International conferences: Late Stalinism and Khrushchev’s epoch come into focus in St. Petersburg

7 October 2010

On October 7-8 2010 the St. Petersburg State University will hold an International scientific conference “Late Stalinism and the Epoch of N.S. Khrushchev in the Soviet Union: 2nd half 1940s – 1st half 1960s”.

The conference will attract prominent historians from Russia, the United States, Canada, the UK, Germany, representing about 20 various (including academic) scientific and educational institutions.

Participants of the conference aim to cover a wide range of issues dealing with contradictory post-war history of the Soviet Union (“late Stalinism”) and time of N.S. Khrushchev. They are going to launch an analysis of methods, used by Stalin in late 1940s to suppress his closest companions in arms, and study the course of reorganizations, undertaken by his successors in the first days and months after the leader’s death.

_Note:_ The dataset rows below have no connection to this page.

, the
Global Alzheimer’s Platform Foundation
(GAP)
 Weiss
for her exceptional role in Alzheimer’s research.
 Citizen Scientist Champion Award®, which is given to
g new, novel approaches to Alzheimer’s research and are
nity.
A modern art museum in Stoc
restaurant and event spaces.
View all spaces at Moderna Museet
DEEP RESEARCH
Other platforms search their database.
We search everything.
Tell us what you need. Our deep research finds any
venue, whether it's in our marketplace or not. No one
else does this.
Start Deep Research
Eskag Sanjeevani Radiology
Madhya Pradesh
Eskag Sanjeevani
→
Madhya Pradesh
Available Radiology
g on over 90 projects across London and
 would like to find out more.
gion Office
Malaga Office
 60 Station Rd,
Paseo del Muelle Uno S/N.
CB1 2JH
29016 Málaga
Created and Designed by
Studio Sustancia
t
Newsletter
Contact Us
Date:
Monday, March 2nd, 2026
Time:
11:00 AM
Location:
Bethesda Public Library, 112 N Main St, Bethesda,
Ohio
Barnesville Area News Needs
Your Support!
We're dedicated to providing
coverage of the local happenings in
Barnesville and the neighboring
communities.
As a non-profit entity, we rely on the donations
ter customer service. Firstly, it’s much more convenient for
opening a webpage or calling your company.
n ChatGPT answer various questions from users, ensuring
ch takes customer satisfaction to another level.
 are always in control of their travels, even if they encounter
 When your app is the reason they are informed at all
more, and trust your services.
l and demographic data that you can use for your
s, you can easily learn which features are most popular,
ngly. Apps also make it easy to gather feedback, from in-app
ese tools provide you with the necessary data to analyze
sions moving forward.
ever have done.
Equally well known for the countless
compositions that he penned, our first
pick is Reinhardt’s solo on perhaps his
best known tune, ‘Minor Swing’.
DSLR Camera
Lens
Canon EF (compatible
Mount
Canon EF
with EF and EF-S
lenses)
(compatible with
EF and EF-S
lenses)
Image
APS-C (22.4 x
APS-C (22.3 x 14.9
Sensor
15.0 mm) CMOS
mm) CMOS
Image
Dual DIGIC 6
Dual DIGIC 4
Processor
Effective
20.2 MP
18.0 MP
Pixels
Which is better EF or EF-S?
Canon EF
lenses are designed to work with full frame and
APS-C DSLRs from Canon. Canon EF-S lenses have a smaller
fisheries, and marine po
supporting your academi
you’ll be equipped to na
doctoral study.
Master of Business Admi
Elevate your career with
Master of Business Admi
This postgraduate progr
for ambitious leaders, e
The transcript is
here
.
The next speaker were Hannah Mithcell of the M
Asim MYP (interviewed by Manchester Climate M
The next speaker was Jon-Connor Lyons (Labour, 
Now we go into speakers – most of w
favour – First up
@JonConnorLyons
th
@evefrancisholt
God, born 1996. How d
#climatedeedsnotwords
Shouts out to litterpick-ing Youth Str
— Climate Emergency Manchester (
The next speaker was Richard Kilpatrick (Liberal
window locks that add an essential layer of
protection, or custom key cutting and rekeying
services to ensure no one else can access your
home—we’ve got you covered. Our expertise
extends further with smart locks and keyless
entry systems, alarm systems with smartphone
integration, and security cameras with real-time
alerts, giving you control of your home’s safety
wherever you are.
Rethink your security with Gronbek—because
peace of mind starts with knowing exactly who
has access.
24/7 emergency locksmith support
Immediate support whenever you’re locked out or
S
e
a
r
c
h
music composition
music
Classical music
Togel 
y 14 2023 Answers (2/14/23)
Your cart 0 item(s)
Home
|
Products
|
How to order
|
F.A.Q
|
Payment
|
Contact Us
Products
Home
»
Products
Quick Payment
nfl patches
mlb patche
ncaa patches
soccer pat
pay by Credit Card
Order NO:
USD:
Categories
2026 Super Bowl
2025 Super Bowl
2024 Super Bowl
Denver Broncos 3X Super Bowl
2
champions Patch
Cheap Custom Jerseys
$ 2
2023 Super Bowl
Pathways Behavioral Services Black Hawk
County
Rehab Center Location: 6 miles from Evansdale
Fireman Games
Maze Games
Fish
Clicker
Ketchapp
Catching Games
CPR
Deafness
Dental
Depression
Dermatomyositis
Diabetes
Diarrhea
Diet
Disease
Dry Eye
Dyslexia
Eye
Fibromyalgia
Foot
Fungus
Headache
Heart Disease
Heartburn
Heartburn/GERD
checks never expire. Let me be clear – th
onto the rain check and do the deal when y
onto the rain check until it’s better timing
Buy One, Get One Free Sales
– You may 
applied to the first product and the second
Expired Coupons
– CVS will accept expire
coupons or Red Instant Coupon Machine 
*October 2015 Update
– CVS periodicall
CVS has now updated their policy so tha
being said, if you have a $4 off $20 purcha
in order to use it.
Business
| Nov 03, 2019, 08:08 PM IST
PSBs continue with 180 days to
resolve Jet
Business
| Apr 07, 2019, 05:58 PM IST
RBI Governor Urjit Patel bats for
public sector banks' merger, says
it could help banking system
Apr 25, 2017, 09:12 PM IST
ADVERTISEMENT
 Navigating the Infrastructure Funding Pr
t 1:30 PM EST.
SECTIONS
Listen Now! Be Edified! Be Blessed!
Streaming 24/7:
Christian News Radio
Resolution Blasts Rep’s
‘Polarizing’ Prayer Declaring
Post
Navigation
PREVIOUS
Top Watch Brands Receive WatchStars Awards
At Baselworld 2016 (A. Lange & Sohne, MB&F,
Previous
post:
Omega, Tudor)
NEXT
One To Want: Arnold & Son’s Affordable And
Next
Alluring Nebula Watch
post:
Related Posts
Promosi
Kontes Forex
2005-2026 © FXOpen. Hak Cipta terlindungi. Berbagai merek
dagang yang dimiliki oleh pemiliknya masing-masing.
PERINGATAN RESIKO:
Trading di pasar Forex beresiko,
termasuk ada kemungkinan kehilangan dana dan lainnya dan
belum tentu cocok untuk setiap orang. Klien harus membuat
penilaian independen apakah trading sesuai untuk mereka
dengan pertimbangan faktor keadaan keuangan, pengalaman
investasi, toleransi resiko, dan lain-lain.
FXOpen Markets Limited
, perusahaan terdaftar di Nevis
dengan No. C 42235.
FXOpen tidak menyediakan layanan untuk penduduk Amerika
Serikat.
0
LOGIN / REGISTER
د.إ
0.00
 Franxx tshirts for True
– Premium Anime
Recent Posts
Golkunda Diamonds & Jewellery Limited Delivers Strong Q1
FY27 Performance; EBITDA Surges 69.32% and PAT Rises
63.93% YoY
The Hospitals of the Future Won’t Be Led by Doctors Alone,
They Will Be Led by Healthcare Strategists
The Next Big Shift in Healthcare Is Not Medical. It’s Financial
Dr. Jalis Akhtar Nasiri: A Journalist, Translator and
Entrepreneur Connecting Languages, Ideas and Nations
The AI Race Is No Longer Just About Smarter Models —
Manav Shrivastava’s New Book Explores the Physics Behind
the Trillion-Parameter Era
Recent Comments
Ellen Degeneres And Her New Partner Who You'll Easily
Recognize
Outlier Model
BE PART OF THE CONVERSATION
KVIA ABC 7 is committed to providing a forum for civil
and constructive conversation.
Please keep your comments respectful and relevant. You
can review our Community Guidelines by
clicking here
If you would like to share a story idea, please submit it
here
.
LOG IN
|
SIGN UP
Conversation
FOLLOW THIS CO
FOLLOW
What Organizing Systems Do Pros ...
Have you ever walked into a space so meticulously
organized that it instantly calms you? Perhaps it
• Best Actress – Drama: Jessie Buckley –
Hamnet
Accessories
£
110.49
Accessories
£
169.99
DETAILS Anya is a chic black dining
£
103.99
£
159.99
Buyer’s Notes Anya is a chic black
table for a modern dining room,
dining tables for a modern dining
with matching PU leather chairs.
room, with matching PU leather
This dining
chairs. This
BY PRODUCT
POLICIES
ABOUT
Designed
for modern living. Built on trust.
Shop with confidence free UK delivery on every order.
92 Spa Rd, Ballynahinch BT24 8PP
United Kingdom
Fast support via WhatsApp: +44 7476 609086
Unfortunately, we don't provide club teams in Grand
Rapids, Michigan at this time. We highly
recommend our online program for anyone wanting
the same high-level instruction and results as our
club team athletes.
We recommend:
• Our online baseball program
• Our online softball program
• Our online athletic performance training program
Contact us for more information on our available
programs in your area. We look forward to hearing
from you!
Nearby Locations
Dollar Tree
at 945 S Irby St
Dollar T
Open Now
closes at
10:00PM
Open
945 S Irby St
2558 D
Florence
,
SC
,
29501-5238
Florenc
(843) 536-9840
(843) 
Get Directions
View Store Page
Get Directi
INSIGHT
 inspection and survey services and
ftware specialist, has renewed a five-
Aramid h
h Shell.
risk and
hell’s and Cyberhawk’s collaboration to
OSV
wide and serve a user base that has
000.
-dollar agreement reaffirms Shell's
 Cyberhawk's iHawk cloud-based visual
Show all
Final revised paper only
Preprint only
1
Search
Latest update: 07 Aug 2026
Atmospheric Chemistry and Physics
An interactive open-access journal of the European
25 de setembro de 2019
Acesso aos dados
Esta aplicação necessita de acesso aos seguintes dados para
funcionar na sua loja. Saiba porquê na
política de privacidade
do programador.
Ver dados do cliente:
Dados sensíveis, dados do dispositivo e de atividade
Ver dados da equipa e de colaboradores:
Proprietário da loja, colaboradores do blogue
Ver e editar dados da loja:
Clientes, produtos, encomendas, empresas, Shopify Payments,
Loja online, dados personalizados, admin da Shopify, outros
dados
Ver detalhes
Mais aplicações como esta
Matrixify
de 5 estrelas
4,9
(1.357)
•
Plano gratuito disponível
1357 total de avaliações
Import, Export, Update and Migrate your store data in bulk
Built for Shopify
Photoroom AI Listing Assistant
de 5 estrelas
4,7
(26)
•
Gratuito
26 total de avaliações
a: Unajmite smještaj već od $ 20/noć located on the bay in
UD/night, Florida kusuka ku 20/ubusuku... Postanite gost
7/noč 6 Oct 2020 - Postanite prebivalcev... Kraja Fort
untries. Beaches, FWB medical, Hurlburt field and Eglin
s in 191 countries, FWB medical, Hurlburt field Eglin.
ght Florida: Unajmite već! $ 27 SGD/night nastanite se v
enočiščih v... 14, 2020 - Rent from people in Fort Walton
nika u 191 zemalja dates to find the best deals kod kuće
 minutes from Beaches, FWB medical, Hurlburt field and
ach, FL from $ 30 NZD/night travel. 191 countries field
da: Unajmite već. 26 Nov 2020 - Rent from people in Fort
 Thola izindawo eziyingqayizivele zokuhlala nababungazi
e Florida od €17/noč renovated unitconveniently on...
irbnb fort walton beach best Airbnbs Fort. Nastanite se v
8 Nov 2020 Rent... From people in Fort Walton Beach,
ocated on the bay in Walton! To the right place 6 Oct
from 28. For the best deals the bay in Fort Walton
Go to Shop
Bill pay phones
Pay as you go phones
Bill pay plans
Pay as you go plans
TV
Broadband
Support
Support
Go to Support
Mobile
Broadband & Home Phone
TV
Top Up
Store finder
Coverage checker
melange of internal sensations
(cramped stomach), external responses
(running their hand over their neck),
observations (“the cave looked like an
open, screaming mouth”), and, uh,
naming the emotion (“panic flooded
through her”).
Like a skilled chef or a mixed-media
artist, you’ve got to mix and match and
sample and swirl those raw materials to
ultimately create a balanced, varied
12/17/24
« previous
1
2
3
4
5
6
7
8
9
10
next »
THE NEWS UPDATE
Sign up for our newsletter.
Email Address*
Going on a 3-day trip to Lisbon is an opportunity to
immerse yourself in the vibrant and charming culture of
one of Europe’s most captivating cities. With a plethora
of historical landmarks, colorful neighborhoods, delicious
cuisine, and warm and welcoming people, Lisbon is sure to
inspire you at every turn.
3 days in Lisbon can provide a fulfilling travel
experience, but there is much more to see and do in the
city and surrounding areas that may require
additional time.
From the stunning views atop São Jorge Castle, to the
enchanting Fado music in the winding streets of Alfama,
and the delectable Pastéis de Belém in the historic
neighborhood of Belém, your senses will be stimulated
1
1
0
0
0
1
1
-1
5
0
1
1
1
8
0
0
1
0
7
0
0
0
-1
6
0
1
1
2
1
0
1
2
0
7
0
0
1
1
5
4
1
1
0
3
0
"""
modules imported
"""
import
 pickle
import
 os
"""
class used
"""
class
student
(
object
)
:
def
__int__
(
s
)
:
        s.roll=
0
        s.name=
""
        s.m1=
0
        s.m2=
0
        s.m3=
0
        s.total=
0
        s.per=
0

At the conference the spotlight will be turned on problems of De-Stalinization (process of eliminating the cult of personality and Stalinist political system created by Joseph Stalin) of Soviet society, and on the struggle with corruption and other crimes. Together with an analysis of social and economic reforms, carried out in the country, major Russian and foreign historians will define characteristics of an everyday life of the country during the Khrushchev Thaw.